Urological Pathology Flashcards
State the male to female ratio of renal stones
3:1
State the 3 main types of renal stones and their %
Calcium oxalate (75%), magnesium ammonia phosphate (struvite, 15%), uric acid (5%)
Which type of renal stone forms staghorn calculi?
Magnesium ammonia phosphate (struvite)
State the 3 main points of renal stone impaction
Pelvi-ureteric junction, pelvic brim, vesico-ureteric junction
State the main cause of magnesium ammonia phosphate renal stones
Urease-producing organisms which alkalinise urine, promoting precipitation of magnesium ammonium phosphate salts
State the main cause of calcium oxalate renal stones
Intrinsic renal pathology impairing calcium absorption from the proximal tubule
Describe the management of renal stones
Small stones may pass spontaneously. Larger stones can be removed using lithotripsy or endoscopic or percutaneous intervention
What is benign prostatic hyperplasia (BPH)?
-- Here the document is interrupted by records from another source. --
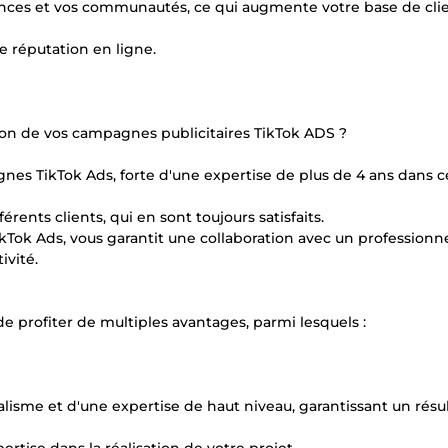
ences et vos communautés, ce qui augmente votre base de clie
re réputation en ligne.
stion de vos campagnes publicitaires TikTok ADS ?
agnes TikTok Ads, forte d'une expertise de plus de 4 ans dans c
érents clients, qui en sont toujours satisfaits.
kTok Ads, vous garantit une collaboration avec un professionn
ivité.
de profiter de multiples avantages, parmi lesquels :
lisme et d'une expertise de haut niveau, garantissant un résu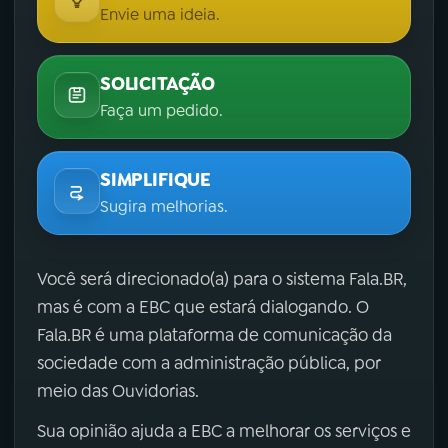
Envie uma ideia.
SOLICITAÇÃO
Faça um pedido.
SIMPLIFIQUE
Sugira melhorias.
Você será direcionado(a) para o sistema Fala.BR,
mas é com a EBC que estará dialogando. O
Fala.BR é uma plataforma de comunicação da
sociedade com a administração pública, por
meio das Ouvidorias.
Sua opinião ajuda a EBC a melhorar os serviços e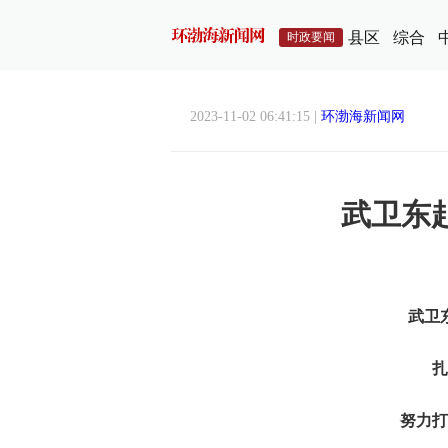
县区
综合
时政要闻
2023-11-02 06:41:15 |
环渤海新闻网
武卫东
武卫
扎
努力打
Dihydrotestosterone-mediated hyperplasia of prostatic stromal and epithelial cells, causing the formation of large nodules which compress the prostatic urethra
Describe the clinical features of benign prostatic hyperplasia
Difficulty urinating, urinary retention, frequency, nocturia, overflow dribbling
Describe the histological features of benign prostatic hyperplasia
Nodule formation, prostatic epithelial ducts with duct spaces
Describe the management of benign prostatic hyperplasia
TURP, 5alpha reductase inhibitors
Name a 5-alpha reductase inhibitor
Finasteride
State the most common form of prostate cancer in men >50
Adenocarcinoma
Name the precursor of prostate adenocarcinoma
Prostatic intraepithelial neoplasia
Where does prostate adenocarcinoma classically arise?
Peripheral zone of gland
Where does prostate adenocarcinoma typically spread?
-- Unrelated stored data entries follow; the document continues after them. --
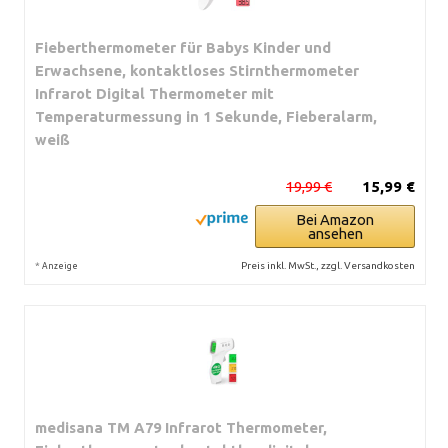
Fieberthermometer für Babys Kinder und
Erwachsene, kontaktloses Stirnthermometer
Infrarot Digital Thermometer mit
Temperaturmessung in 1 Sekunde, Fieberalarm,
weiß
19,99 €
15,99 €
Bei Amazon
ansehen
*
Preis inkl. MwSt., zzgl. Versandkosten
Anzeige
medisana TM A79 Infrarot Thermometer,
Locally to bladder, haematogenously to bone
Name the grading system for prostate adenocarcinoma
Gleason system
State the main age range for testicular cancer
20-45
State the most common type of testicular cancer
Germ cell tumours
How much do undescended testes increase the rest of testicular cancer?
10x
Name the main precursor lesion to testicular cancer
Intratubular germ cell neoplasia
Name the most common type of germinal tumour
Seminoma
State at least two biological markers for germ cell tumours
Alpha-fetoprotein (AFP), human chorionic gonadotrophin (HCG), lactate dehydrogenase (LDH)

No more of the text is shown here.